**WHAT YOU NEED TO DO:** Write out exactly, and only, the lines from the one containing "por la Federación de" through the last line of the listing below.

**SOURCE INFORMATION:**
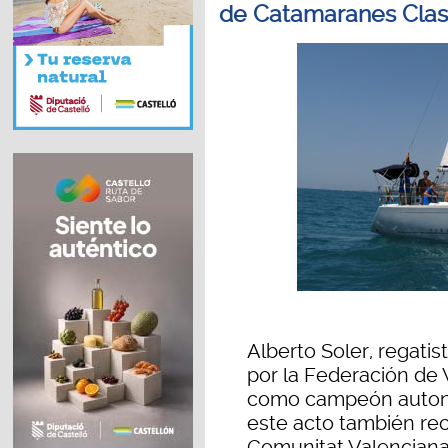
de Catamaranes Clas
Alberto Soler, regati
por la Federación de 
como campeón autonó
este acto también re
Comunitat Valenciana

**SOLUTION TO THE EXERCISE:**
por la Federación de 
como campeón autonó
este acto también re
Comunitat Valenciana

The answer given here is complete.